• **Data for analysis**
*** Block opens ***

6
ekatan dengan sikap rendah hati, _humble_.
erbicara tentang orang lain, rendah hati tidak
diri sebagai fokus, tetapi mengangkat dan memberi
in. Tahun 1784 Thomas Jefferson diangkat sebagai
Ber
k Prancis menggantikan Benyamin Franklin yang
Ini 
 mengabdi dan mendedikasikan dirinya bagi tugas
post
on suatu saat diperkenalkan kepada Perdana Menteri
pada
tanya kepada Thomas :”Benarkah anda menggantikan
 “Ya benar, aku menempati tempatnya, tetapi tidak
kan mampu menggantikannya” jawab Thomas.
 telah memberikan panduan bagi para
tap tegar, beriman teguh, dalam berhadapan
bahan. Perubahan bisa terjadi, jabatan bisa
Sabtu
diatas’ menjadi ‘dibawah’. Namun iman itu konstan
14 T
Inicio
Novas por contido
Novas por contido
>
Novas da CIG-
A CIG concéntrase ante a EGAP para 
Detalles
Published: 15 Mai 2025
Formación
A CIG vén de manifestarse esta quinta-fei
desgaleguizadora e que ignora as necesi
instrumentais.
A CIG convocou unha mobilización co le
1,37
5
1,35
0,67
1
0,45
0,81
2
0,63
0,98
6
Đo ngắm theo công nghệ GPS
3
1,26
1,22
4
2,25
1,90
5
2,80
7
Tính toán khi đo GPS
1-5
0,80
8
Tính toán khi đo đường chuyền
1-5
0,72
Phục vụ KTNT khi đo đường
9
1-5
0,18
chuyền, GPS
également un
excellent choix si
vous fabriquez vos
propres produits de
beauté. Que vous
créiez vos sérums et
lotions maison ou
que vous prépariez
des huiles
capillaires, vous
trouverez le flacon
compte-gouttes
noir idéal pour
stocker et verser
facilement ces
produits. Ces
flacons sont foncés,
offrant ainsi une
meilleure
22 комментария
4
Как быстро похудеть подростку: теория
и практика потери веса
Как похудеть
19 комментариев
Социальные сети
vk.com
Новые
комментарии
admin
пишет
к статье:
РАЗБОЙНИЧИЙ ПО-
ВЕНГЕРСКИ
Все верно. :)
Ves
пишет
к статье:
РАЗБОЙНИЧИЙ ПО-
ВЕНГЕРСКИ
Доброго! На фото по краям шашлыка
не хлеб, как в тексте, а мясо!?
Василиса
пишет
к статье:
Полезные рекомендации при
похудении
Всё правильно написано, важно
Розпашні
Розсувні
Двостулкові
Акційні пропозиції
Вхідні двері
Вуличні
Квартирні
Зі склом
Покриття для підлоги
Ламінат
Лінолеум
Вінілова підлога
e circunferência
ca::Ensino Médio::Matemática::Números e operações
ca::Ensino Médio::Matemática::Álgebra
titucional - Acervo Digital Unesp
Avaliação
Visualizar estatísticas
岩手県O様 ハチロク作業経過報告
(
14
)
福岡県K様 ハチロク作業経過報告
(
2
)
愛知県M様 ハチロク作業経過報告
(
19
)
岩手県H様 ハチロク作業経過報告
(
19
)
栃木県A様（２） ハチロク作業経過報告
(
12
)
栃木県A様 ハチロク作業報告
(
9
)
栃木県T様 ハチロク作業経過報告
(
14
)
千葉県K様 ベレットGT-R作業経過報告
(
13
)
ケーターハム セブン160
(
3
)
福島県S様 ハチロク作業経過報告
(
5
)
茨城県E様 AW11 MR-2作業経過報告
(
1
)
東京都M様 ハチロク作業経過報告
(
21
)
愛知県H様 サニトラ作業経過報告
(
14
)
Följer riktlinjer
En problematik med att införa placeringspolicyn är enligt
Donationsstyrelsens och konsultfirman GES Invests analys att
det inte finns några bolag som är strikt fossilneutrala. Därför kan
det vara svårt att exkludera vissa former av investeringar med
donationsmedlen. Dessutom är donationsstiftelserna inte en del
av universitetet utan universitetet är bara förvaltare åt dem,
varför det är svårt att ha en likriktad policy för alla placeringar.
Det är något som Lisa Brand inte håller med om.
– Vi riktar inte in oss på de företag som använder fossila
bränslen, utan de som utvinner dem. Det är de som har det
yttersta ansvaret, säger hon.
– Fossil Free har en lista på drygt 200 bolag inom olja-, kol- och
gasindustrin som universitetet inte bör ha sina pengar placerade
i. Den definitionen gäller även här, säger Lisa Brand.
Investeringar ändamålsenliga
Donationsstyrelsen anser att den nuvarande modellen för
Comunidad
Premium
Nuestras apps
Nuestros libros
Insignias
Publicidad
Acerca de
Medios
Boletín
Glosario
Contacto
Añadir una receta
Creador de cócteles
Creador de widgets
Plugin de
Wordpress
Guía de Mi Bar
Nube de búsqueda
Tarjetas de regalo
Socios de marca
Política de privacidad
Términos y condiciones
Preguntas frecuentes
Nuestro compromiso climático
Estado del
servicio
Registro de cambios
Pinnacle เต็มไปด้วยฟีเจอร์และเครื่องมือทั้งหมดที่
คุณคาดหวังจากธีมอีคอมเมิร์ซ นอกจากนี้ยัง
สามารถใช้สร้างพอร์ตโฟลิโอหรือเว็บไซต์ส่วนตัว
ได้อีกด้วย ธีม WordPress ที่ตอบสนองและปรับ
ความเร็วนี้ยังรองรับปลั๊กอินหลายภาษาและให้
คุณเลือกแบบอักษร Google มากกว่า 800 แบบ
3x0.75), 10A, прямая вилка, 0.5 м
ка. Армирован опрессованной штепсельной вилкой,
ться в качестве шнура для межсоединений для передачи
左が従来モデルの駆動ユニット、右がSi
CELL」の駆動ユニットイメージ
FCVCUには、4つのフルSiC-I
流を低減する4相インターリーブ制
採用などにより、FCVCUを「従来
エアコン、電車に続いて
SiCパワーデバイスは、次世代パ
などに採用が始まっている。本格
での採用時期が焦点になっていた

*** Block closes ***

• **Directions**
For every entry above, give it back exactly as written.

• **Output for this task**
6
ekatan dengan sikap rendah hati, _humble_.
erbicara tentang orang lain, rendah hati tidak
diri sebagai fokus, tetapi mengangkat dan memberi
in. Tahun 1784 Thomas Jefferson diangkat sebagai
Ber
k Prancis menggantikan Benyamin Franklin yang
Ini 
 mengabdi dan mendedikasikan dirinya bagi tugas
post
on suatu saat diperkenalkan kepada Perdana Menteri
pada
tanya kepada Thomas :”Benarkah anda menggantikan
 “Ya benar, aku menempati tempatnya, tetapi tidak
kan mampu menggantikannya” jawab Thomas.
 telah memberikan panduan bagi para
tap tegar, beriman teguh, dalam berhadapan
bahan. Perubahan bisa terjadi, jabatan bisa
Sabtu
diatas’ menjadi ‘dibawah’. Namun iman itu konstan
14 T
Inicio
Novas por contido
Novas por contido
>
Novas da CIG-
A CIG concéntrase ante a EGAP para 
Detalles
Published: 15 Mai 2025
Formación
A CIG vén de manifestarse esta quinta-fei
desgaleguizadora e que ignora as necesi
instrumentais.
A CIG convocou unha mobilización co le
1,37
5
1,35
0,67
1
0,45
0,81
2
0,63
0,98
6
Đo ngắm theo công nghệ GPS
3
1,26
1,22
4
2,25
1,90
5
2,80
7
Tính toán khi đo GPS
1-5
0,80
8
Tính toán khi đo đường chuyền
1-5
0,72
Phục vụ KTNT khi đo đường
9
1-5
0,18
chuyền, GPS
également un
excellent choix si
vous fabriquez vos
propres produits de
beauté. Que vous
créiez vos sérums et
lotions maison ou
que vous prépariez
des huiles
capillaires, vous
trouverez le flacon
compte-gouttes
noir idéal pour
stocker et verser
facilement ces
produits. Ces
flacons sont foncés,
offrant ainsi une
meilleure
22 комментария
4
Как быстро похудеть подростку: теория
и практика потери веса
Как похудеть
19 комментариев
Социальные сети
vk.com
Новые
комментарии
admin
пишет
к статье:
РАЗБОЙНИЧИЙ ПО-
ВЕНГЕРСКИ
Все верно. :)
Ves
пишет
к статье:
РАЗБОЙНИЧИЙ ПО-
ВЕНГЕРСКИ
Доброго! На фото по краям шашлыка
не хлеб, как в тексте, а мясо!?
Василиса
пишет
к статье:
Полезные рекомендации при
похудении
Всё правильно написано, важно
Розпашні
Розсувні
Двостулкові
Акційні пропозиції
Вхідні двері
Вуличні
Квартирні
Зі склом
Покриття для підлоги
Ламінат
Лінолеум
Вінілова підлога
e circunferência
ca::Ensino Médio::Matemática::Números e operações
ca::Ensino Médio::Matemática::Álgebra
titucional - Acervo Digital Unesp
Avaliação
Visualizar estatísticas
岩手県O様 ハチロク作業経過報告
(
14
)
福岡県K様 ハチロク作業経過報告
(
2
)
愛知県M様 ハチロク作業経過報告
(
19
)
岩手県H様 ハチロク作業経過報告
(
19
)
栃木県A様（２） ハチロク作業経過報告
(
12
)
栃木県A様 ハチロク作業報告
(
9
)
栃木県T様 ハチロク作業経過報告
(
14
)
千葉県K様 ベレットGT-R作業経過報告
(
13
)
ケーターハム セブン160
(
3
)
福島県S様 ハチロク作業経過報告
(
5
)
茨城県E様 AW11 MR-2作業経過報告
(
1
)
東京都M様 ハチロク作業経過報告
(
21
)
愛知県H様 サニトラ作業経過報告
(
14
)
Följer riktlinjer
En problematik med att införa placeringspolicyn är enligt
Donationsstyrelsens och konsultfirman GES Invests analys att
det inte finns några bolag som är strikt fossilneutrala. Därför kan
det vara svårt att exkludera vissa former av investeringar med
donationsmedlen. Dessutom är donationsstiftelserna inte en del
av universitetet utan universitetet är bara förvaltare åt dem,
varför det är svårt att ha en likriktad policy för alla placeringar.
Det är något som Lisa Brand inte håller med om.
– Vi riktar inte in oss på de företag som använder fossila
bränslen, utan de som utvinner dem. Det är de som har det
yttersta ansvaret, säger hon.
– Fossil Free har en lista på drygt 200 bolag inom olja-, kol- och
gasindustrin som universitetet inte bör ha sina pengar placerade
i. Den definitionen gäller även här, säger Lisa Brand.
Investeringar ändamålsenliga
Donationsstyrelsen anser att den nuvarande modellen för
Comunidad
Premium
Nuestras apps
Nuestros libros
Insignias
Publicidad
Acerca de
Medios
Boletín
Glosario
Contacto
Añadir una receta
Creador de cócteles
Creador de widgets
Plugin de
Wordpress
Guía de Mi Bar
Nube de búsqueda
Tarjetas de regalo
Socios de marca
Política de privacidad
Términos y condiciones
Preguntas frecuentes
Nuestro compromiso climático
Estado del
servicio
Registro de cambios
Pinnacle เต็มไปด้วยฟีเจอร์และเครื่องมือทั้งหมดที่
คุณคาดหวังจากธีมอีคอมเมิร์ซ นอกจากนี้ยัง
สามารถใช้สร้างพอร์ตโฟลิโอหรือเว็บไซต์ส่วนตัว
ได้อีกด้วย ธีม WordPress ที่ตอบสนองและปรับ
ความเร็วนี้ยังรองรับปลั๊กอินหลายภาษาและให้
คุณเลือกแบบอักษร Google มากกว่า 800 แบบ
3x0.75), 10A, прямая вилка, 0.5 м
ка. Армирован опрессованной штепсельной вилкой,
ться в качестве шнура для межсоединений для передачи
左が従来モデルの駆動ユニット、右がSi
CELL」の駆動ユニットイメージ
FCVCUには、4つのフルSiC-I
流を低減する4相インターリーブ制
採用などにより、FCVCUを「従来
エアコン、電車に続いて
SiCパワーデバイスは、次世代パ
などに採用が始まっている。本格
での採用時期が焦点になっていた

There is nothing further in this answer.